Task details >> Wherever "each" turns up in the entries, copy out the line that holds it.

Supplied material >>

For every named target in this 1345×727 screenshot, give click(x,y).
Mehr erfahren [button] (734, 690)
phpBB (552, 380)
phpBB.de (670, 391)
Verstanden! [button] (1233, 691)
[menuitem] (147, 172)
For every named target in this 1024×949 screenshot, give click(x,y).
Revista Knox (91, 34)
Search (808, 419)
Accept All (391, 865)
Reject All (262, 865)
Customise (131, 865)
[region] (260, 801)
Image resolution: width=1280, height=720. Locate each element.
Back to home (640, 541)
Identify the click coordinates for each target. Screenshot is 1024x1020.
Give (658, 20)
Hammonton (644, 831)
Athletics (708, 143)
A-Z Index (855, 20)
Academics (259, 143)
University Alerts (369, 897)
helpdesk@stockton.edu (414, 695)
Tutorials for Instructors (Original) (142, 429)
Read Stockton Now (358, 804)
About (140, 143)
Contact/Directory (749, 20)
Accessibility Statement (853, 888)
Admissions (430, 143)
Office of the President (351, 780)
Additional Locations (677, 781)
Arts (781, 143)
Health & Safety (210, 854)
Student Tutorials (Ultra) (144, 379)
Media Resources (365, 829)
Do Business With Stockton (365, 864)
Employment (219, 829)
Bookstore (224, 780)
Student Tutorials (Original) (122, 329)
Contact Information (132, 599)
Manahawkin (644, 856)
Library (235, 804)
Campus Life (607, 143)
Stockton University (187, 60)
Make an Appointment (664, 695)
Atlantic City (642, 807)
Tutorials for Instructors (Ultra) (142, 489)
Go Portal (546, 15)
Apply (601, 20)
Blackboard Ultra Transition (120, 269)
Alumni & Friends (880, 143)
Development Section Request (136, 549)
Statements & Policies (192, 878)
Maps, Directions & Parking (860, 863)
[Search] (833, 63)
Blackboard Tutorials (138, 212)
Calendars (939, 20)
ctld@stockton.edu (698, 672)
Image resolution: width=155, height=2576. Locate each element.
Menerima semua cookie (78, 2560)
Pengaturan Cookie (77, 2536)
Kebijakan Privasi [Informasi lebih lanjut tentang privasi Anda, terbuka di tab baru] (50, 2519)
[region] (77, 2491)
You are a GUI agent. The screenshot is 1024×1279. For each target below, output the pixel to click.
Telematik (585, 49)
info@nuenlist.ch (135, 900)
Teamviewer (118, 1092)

Exercise solution >>
Image resolution: width=1280, height=720. Locate each element.
Identify the click coordinates for each target. Screenshot is 1024x1020.
Image resolution: width=155, height=2576. Locate each element.
You are a GUI agent. The screenshot is 1024×1279. For each target below, output the pixel to click.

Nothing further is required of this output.